(Task to complete) In the records below, the lines between the one holding "ИИ-агентов в программировании." and the one holding "tellus, sodales volutpat", inclusive, are to be transcribed exactly; no pictures are to be included.

----

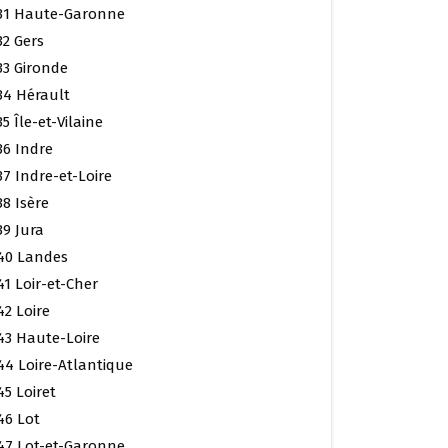
31 Haute-Garonne
32 Gers
33 Gironde
34 Hérault
35 Île-et-Vilaine
36 Indre
37 Indre-et-Loire
38 Isère
39 Jura
40 Landes
41 Loir-et-Cher
42 Loire
43 Haute-Loire
44 Loire-Atlantique
45 Loiret
46 Lot
47 Lot-et-Garonne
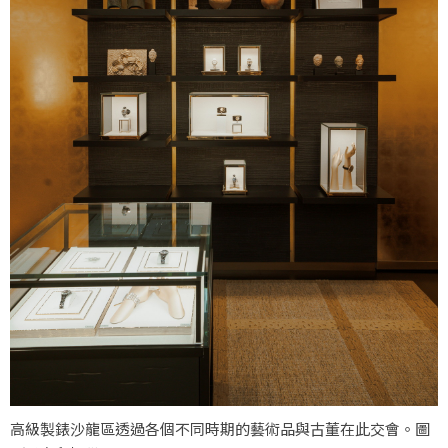
高級製錶沙龍區透過各個不同時期的藝術品與古董在此交會。圖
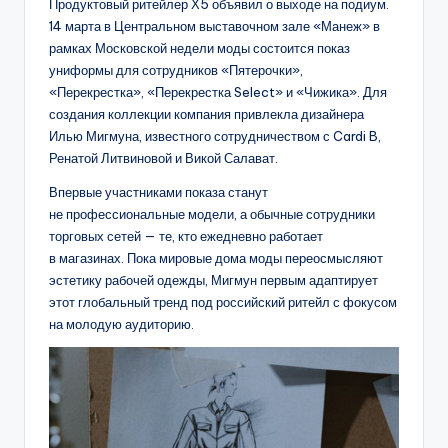
Продуктовый ритейлер Х5 объявил о выходе на подиум.
14 марта в Центральном выставочном зале «Манеж» в
рамках Московской недели моды состоится показ
униформы для сотрудников «Пятерочки»,
«Перекрестка», «Перекрестка Select» и «Чижика». Для
создания коллекции компания привлекла дизайнера
Илью Мигмуна, известного сотрудничеством с Cardi B,
Ренатой Литвиновой и Викой Салават.
Впервые участниками показа станут
не профессиональные модели, а обычные сотрудники
торговых сетей — те, кто ежедневно работает
в магазинах. Пока мировые дома моды переосмысляют
эстетику рабочей одежды, Мигмун первым адаптирует
этот глобальный тренд под российский ритейл с фокусом
на молодую аудиторию.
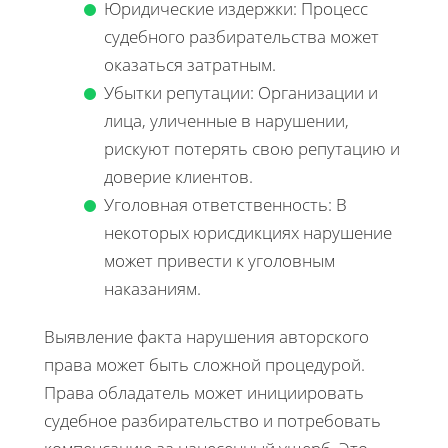
Юридические издержки: Процесс
судебного разбирательства может
оказаться затратным.
Убытки репутации: Организации и
лица, уличенные в нарушении,
рискуют потерять свою репутацию и
доверие клиентов.
Уголовная ответственность: В
некоторых юрисдикциях нарушение
может привести к уголовным
наказаниям.
Выявление факта нарушения авторского
права может быть сложной процедурой.
Права обладатель может инициировать
судебное разбирательство и потребовать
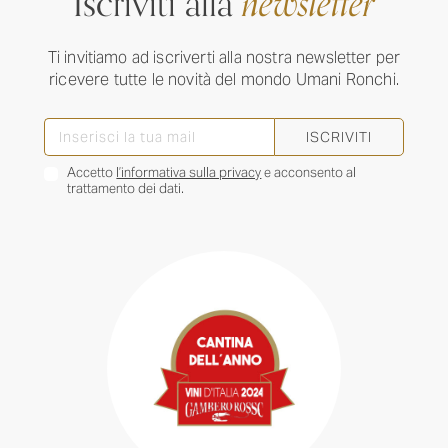
Iscriviti alla
newsletter
Ti invitiamo ad iscriverti alla nostra newsletter per
ricevere tutte le novità del mondo Umani Ronchi.
ISCRIVITI
Accetto
l’informativa sulla privacy
e acconsento al
trattamento dei dati.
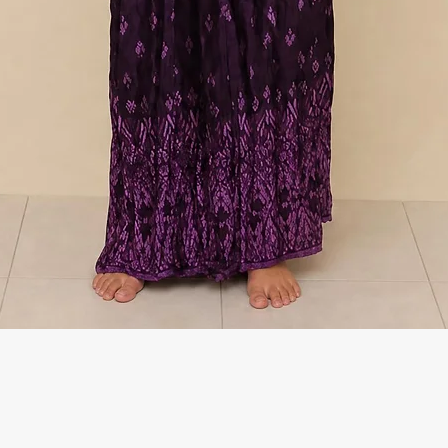
Γρήγορη προβολή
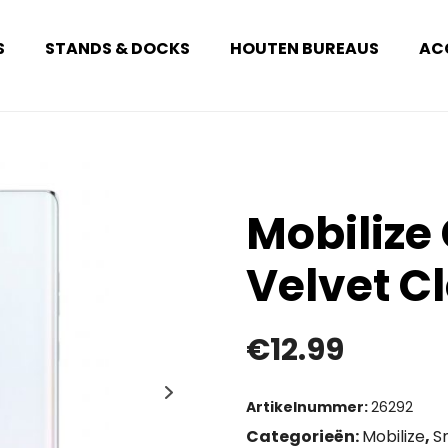
S
STANDS & DOCKS
HOUTEN BUREAUS
AC
Mobilize 
Velvet C
€
12.99
Artikelnummer:
26292
Categorieën:
Mobilize
,
S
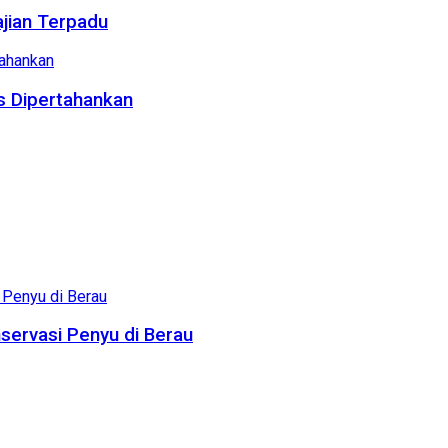
ajian Terpadu
us Dipertahankan
servasi Penyu di Berau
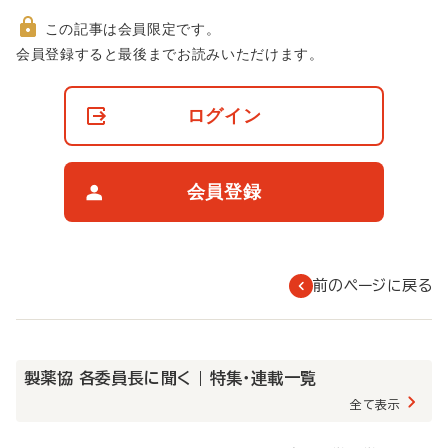
この記事は会員限定です。
非
会員登録すると最後までお読みいただけます。
会
員
の
ログイン
閲
覧
制
限
会員登録
に
つ
い
て
前のページに戻る
製薬協 各委員長に聞く | 特集・連載一覧
全て表示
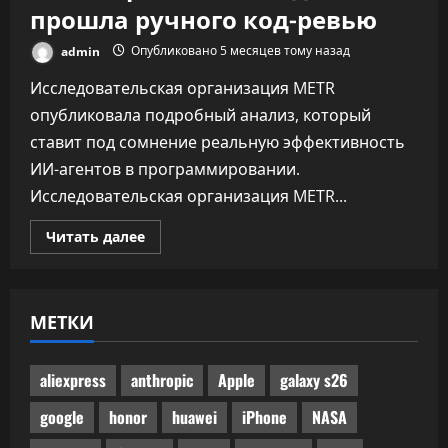
прошла ручного код-ревью
admin
Опубликовано 5 месяцев тому назад
Исследовательская организация METR
опубликовала подробный анализ, который
ставит под сомнение реальную эффективность
ИИ-агентов в программировании.
Исследовательская организация METR...
Прочитать
Читать далее
больше
о
Половина
одобренного
бенчмарками
МЕТКИ
ИИ-
кода
не
прошла
ручного
aliexpress
anthropic
Apple
galaxy s26
код-
ревью
google
honor
huawei
iPhone
NASA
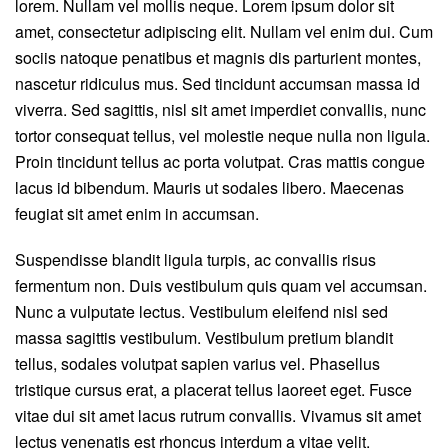
lorem. Nullam vel mollis neque. Lorem ipsum dolor sit
amet, consectetur adipiscing elit. Nullam vel enim dui. Cum
sociis natoque penatibus et magnis dis parturient montes,
nascetur ridiculus mus. Sed tincidunt accumsan massa id
viverra. Sed sagittis, nisl sit amet imperdiet convallis, nunc
tortor consequat tellus, vel molestie neque nulla non ligula.
Proin tincidunt tellus ac porta volutpat. Cras mattis congue
lacus id bibendum. Mauris ut sodales libero. Maecenas
feugiat sit amet enim in accumsan.
Suspendisse blandit ligula turpis, ac convallis risus
fermentum non. Duis vestibulum quis quam vel accumsan.
Nunc a vulputate lectus. Vestibulum eleifend nisl sed
massa sagittis vestibulum. Vestibulum pretium blandit
tellus, sodales volutpat sapien varius vel. Phasellus
tristique cursus erat, a placerat tellus laoreet eget. Fusce
vitae dui sit amet lacus rutrum convallis. Vivamus sit amet
lectus venenatis est rhoncus interdum a vitae velit.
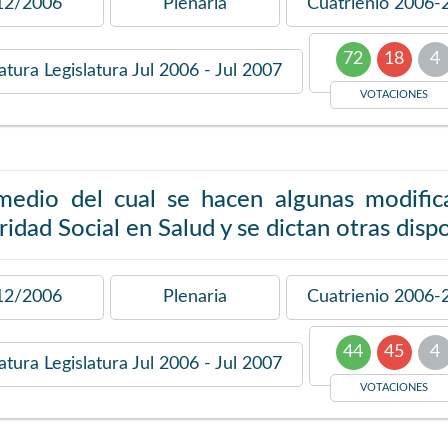
12/2006
Plenaria
Cuatrienio
2006-
72
18
4
latura
Legislatura Jul 2006 - Jul 2007
VOTACIONES
medio del cual se hacen algunas modific
idad Social en Salud y se dictan otras disp
12/2006
Plenaria
Cuatrienio
2006-
44
45
4
latura
Legislatura Jul 2006 - Jul 2007
VOTACIONES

----

(Reply to the exercise)
ИИ-агентов в программировании.
Исследовательская организация METR...
Прочитать
Читать далее
больше
о
Половина
одобренного
бенчмарками
МЕТКИ
ИИ-
кода
не
прошла
ручного
aliexpress
anthropic
Apple
galaxy s26
код-
ревью
google
honor
huawei
iPhone
NASA
lorem. Nullam vel mollis neque. Lorem ipsum dolor sit
amet, consectetur adipiscing elit. Nullam vel enim dui. Cum
sociis natoque penatibus et magnis dis parturient montes,
nascetur ridiculus mus. Sed tincidunt accumsan massa id
viverra. Sed sagittis, nisl sit amet imperdiet convallis, nunc
tortor consequat tellus, vel molestie neque nulla non ligula.
Proin tincidunt tellus ac porta volutpat. Cras mattis congue
lacus id bibendum. Mauris ut sodales libero. Maecenas
feugiat sit amet enim in accumsan.
Suspendisse blandit ligula turpis, ac convallis risus
fermentum non. Duis vestibulum quis quam vel accumsan.
Nunc a vulputate lectus. Vestibulum eleifend nisl sed
massa sagittis vestibulum. Vestibulum pretium blandit
tellus, sodales volutpat sapien varius vel. Phasellus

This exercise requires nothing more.